Cancelled flights and price gouging
This time, the cancellation notice arrived well before his expected travel date. In the first week of November, Lopez received another e-mail advising that his flight was cancelled. They didn’t give any reason, but they offered to reimburse him or issue him a ticket for a later date. He then requested a ticket to travel to Costa Rica, where there are frequent flights to a number of destinations.
While it’s now probable that he’ll be able to see his family shortly before Christmas, he paid a high price. Aeromexico wouldn’t refund the 470 dollars he paid for the suspended ticket. They merely issued him a voucher to buy another ticket whenever he chose.
Meanwhile, the US $450 he paid Copa for the flight initially scheduled for August, became a thousand. That’s the current cost of the Los Angeles – Panama – San Jose trip. Panama is the hub of that airline company, and an obligatory point of transfer. Edgard’s expenses didn’t stop there. He still has to pay for the trip overland from San Jose to Managua.
Tourism companies closed
Not only individual citizens have been affected by fallout from the SARS-CoV-2 pandemic. The Nicaraguan tourist companies are also hurting from the lack of clients. There are no longer visitors needing food, lodging, transportation and all the other services associated with tourism.
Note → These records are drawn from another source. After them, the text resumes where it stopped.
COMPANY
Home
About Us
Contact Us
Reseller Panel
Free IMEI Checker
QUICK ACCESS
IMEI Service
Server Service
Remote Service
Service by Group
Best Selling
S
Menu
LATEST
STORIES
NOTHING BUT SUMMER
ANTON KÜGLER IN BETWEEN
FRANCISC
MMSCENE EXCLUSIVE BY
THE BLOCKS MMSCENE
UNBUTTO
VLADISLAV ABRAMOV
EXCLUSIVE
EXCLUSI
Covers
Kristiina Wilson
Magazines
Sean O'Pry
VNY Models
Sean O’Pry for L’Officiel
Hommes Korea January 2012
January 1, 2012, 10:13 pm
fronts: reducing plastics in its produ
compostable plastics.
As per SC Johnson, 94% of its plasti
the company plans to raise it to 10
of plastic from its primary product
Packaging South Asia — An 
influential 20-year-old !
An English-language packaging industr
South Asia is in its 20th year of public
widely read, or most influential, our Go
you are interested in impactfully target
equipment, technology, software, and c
Adan Gaitan is the owner and director of the travel agency and tourist services company Munditur Tours. Jose Solorzano, is the franchise owner of the Holiday Inn – Convention Center in Managua. Both these businessmen are struggling to stay afloat, while watching their clientele disappear. They hang on to hopes that things will – perhaps – improve in 2021.
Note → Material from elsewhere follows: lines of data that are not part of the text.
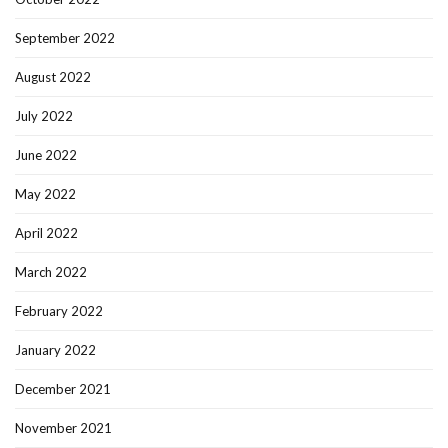
September 2022
August 2022
July 2022
June 2022
May 2022
April 2022
March 2022
February 2022
January 2022
December 2021
November 2021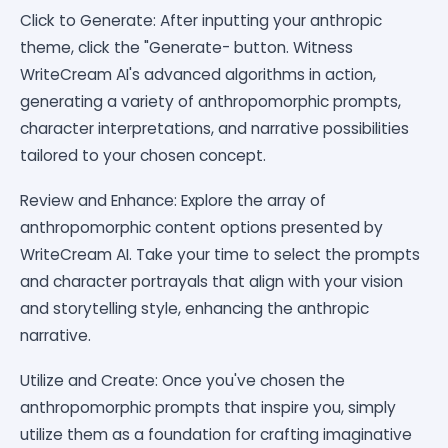
Click to Generate: After inputting your anthropic
theme, click the "Generate- button. Witness
WriteCream AI's advanced algorithms in action,
generating a variety of anthropomorphic prompts,
character interpretations, and narrative possibilities
tailored to your chosen concept.
Review and Enhance: Explore the array of
anthropomorphic content options presented by
WriteCream AI. Take your time to select the prompts
and character portrayals that align with your vision
and storytelling style, enhancing the anthropic
narrative.
Utilize and Create: Once you've chosen the
anthropomorphic prompts that inspire you, simply
utilize them as a foundation for crafting imaginative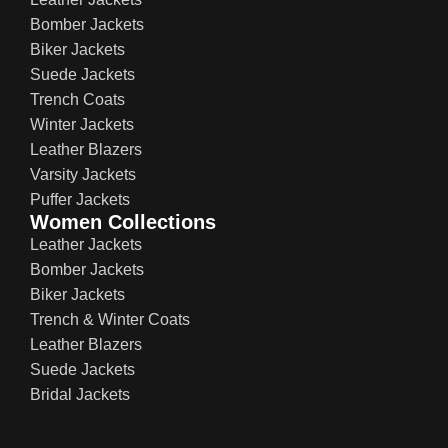
Bomber Jackets
Biker Jackets
Suede Jackets
Trench Coats
Winter Jackets
Leather Blazers
Varsity Jackets
Puffer Jackets
Women Collections
Leather Jackets
Bomber Jackets
Biker Jackets
Trench & Winter Coats
Leather Blazers
Suede Jackets
Bridal Jackets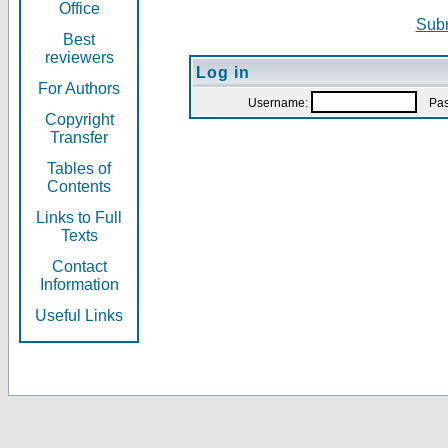
Office
Subm
Best
reviewers
Log in
For Authors
Username:
Pas
Copyright
Transfer
Tables of
Contents
Links to Full
Texts
Contact
Information
Useful Links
Solorzano says he no longer has any hopes of seeing some recuperation, even slight, in what’s left of the year. “I don’t believe there’ll be any changes from now until January,” he reasons. “Europe has shut down again, Meanwhile, the US remains locked in its electoral process aftermath, while seeking a way to contain a second COVID wave.”
Not expecting American Airlines
“American Airlines already announced they’re not coming,” the hotel owner notes. In view of this, he concludes: “This year has already been lost. There aren’t any more hopes of seeing some recovery in November and December, the best months. After that come January, February, and March, the worst months for us. God help us.” American Airlines had previously announced a December 2nd return to Managua. However, this remains unconfirmed, nor are there any further signs of this from the company.
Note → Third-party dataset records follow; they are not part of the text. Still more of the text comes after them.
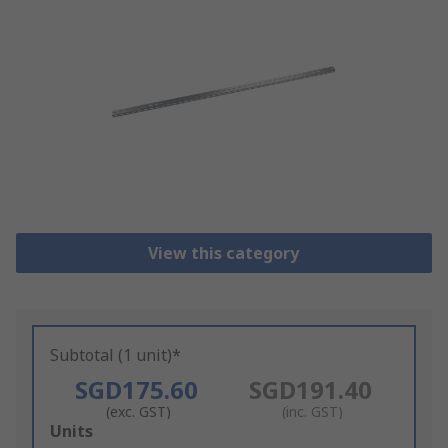
View this category
Subtotal (1 unit)*
SGD175.60
SGD191.40
(exc. GST)
(inc. GST)
Add
Units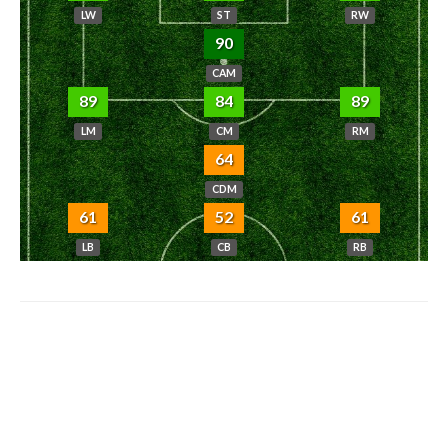
LW
ST
RW
90
CAM
89
84
89
LM
CM
RM
64
CDM
61
52
61
LB
CB
RB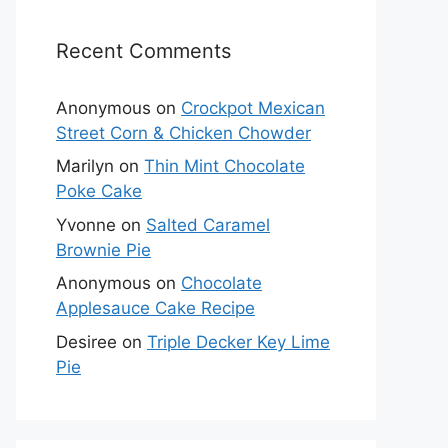
Recent Comments
Anonymous
on
Crockpot Mexican
Street Corn & Chicken Chowder
Marilyn
on
Thin Mint Chocolate
Poke Cake
Yvonne
on
Salted Caramel
Brownie Pie
Anonymous
on
Chocolate
Applesauce Cake Recipe
Desiree
on
Triple Decker Key Lime
Pie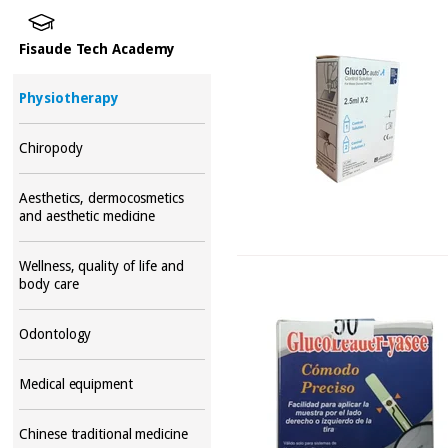
Fisaude Tech Academy
Physiotherapy
Chiropody
Aesthetics, dermocosmetics
and aesthetic medicine
Wellness, quality of life and
body care
Odontology
Medical equipment
Chinese traditional medicine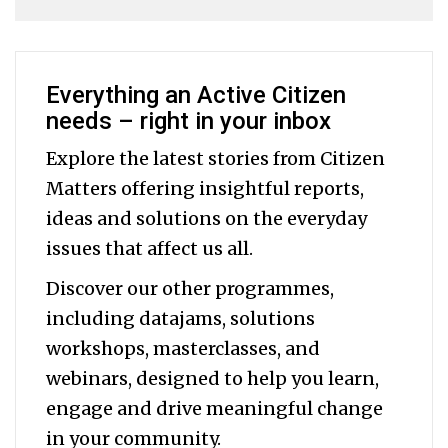
Everything an Active Citizen
needs – right in your inbox
Explore the latest stories from Citizen
Matters offering insightful reports,
ideas and solutions on the everyday
issues that affect us all.
Discover our other programmes,
including datajams, solutions
workshops, masterclasses, and
webinars, designed to help you
learn,
engage and drive meaningful change
in your community.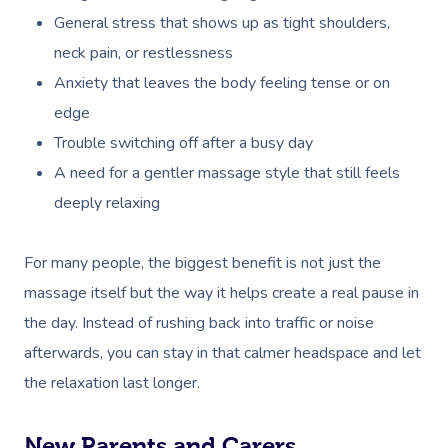
General stress that shows up as tight shoulders,
neck pain, or restlessness
Anxiety that leaves the body feeling tense or on
edge
Trouble switching off after a busy day
A need for a gentler massage style that still feels
deeply relaxing
For many people, the biggest benefit is not just the
massage itself but the way it helps create a real pause in
the day. Instead of rushing back into traffic or noise
afterwards, you can stay in that calmer headspace and let
the relaxation last longer.
New Parents and Carers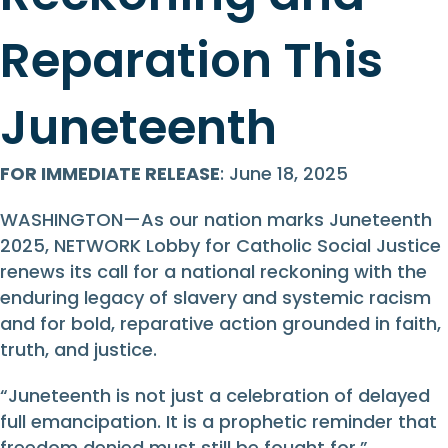
Reparation This
Juneteenth
FOR IMMEDIATE RELEASE
: June 18, 2025
WASHINGTON—As our nation marks Juneteenth
2025, NETWORK Lobby for Catholic Social Justice
renews its call for a national reckoning with the
enduring legacy of slavery and systemic racism
and for bold, reparative action grounded in faith,
truth, and justice.
“Juneteenth is not just a celebration of delayed
full emancipation. It is a prophetic reminder that
freedom denied must still be fought for,”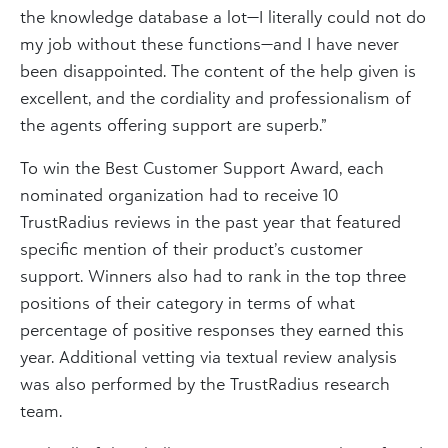
the knowledge database a lot—I literally could not do
my job without these functions—and I have never
been disappointed. The content of the help given is
excellent, and the cordiality and professionalism of
the agents offering support are superb.”
To win the Best Customer Support Award, each
nominated organization had to receive 10
TrustRadius reviews in the past year that featured
specific mention of their product’s customer
support. Winners also had to rank in the top three
positions of their category in terms of what
percentage of positive responses they earned this
year. Additional vetting via textual review analysis
was also performed by the TrustRadius research
team.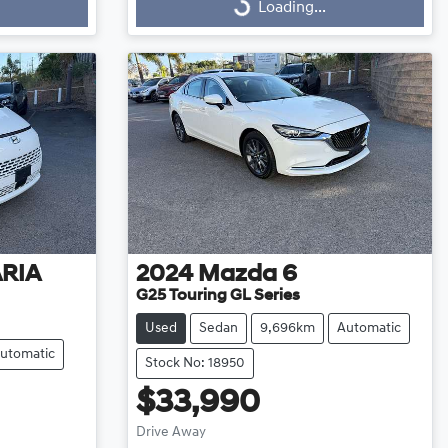
Loading...
Loading...
ARIA
2024
Mazda
6
G25 Touring GL Series
Used
Sedan
9,696km
Automatic
utomatic
Stock No: 18950
$33,990
Drive Away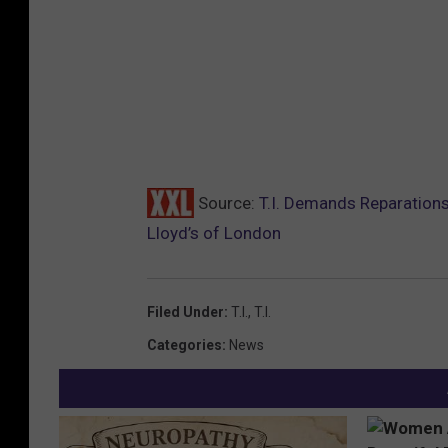
Source:
T.I. Demands Reparations
Lloyd’s of London
Filed Under
:
T.I.
,
T.I.
Categories
:
News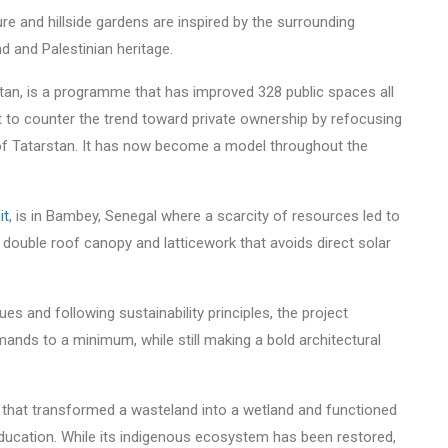
e and hillside gardens are inspired by the surrounding
and and Palestinian heritage.
tan, is a programme that has improved 328 public spaces all
to counter the trend toward private ownership by refocusing
e of Tatarstan. It has now become a model throughout the
it
, is in Bambey, Senegal where a scarcity of resources led to
ge double roof canopy and latticework that avoids direct solar
es and following sustainability principles, the project
nds to a minimum, while still making a bold architectural
gn that transformed a wasteland into a wetland and functioned
education. While its indigenous ecosystem has been restored,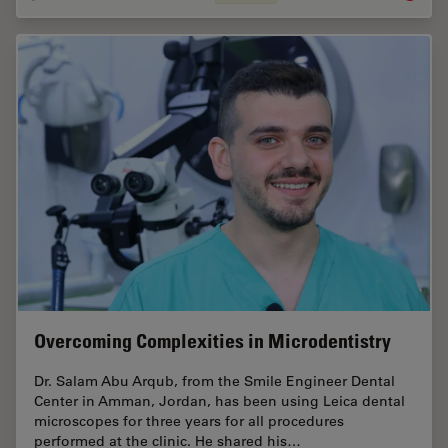
Overcoming Complexities in Microdentistry
Dr. Salam Abu Arqub, from the Smile Engineer Dental
Center in Amman, Jordan, has been using Leica dental
microscopes for three years for all procedures
performed at the clinic. He shared his…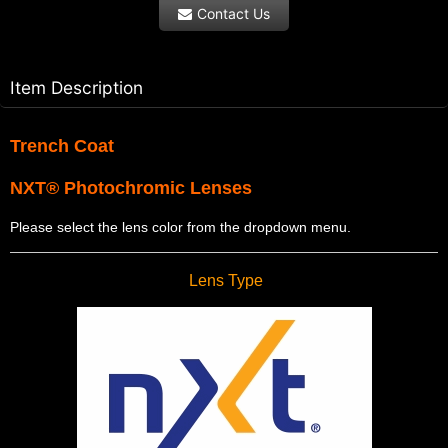
Contact Us
Item Description
Trench Coat
NXT® Photochromic Lenses
Please select the lens color from the dropdown menu.
Lens Type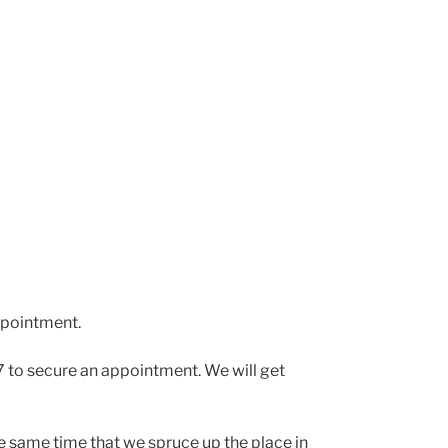
pointment.
 to secure an appointment. We will get
the same time that we spruce up the place in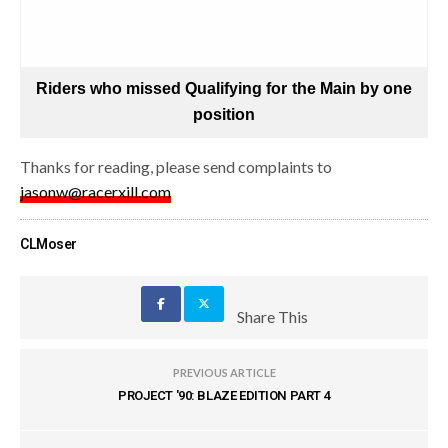
Riders who missed Qualifying for the Main by one
position
Thanks for reading, please send complaints to
jasonw@racerxill.com
CLMoser
Share This
PREVIOUS ARTICLE
PROJECT '90: BLAZE EDITION PART 4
In contrast, Solorzano observes that Panama has already opened their air borders. Authorities decided to test people right at the airport, charging fifty dollars for the test. The passenger who is healthy can enter. Those who test positive must turn around. Or, they can pay the cost of quarantining in a special hotel that’s been outfitted with biosecurity measures. That measure not only helps maintain the country’s airline connectivity, but also supports the recovery of the hotel industry.
Such a scheme would have been useful for Gaitan of Munditur. Instead, he’s seen his reservations cancelled, one after the other. The cancellations have come from tourists who come regularly, year after year. There’s the Best Western franchise owner who comes with his friends to stay in Las Mercedes or Montelimar. But there’s also a group of mountaineers who come for several days to fish.
Trouble at the airport when trying to come to Nicaragua
One of them did decide to come to Nicaragua, Gaitan comments. However, there were “a ton of requirements to get on the airplane. We agree that safety measures should be practiced. But they need to find a way to make these more flexible, so that the passengers don’t feel uncomfortable.”
Avianca has reported that many passengers with tickets are rejected at the gate. They lose their flights for not having all the paperwork required by the Ortega government in Nicaragua.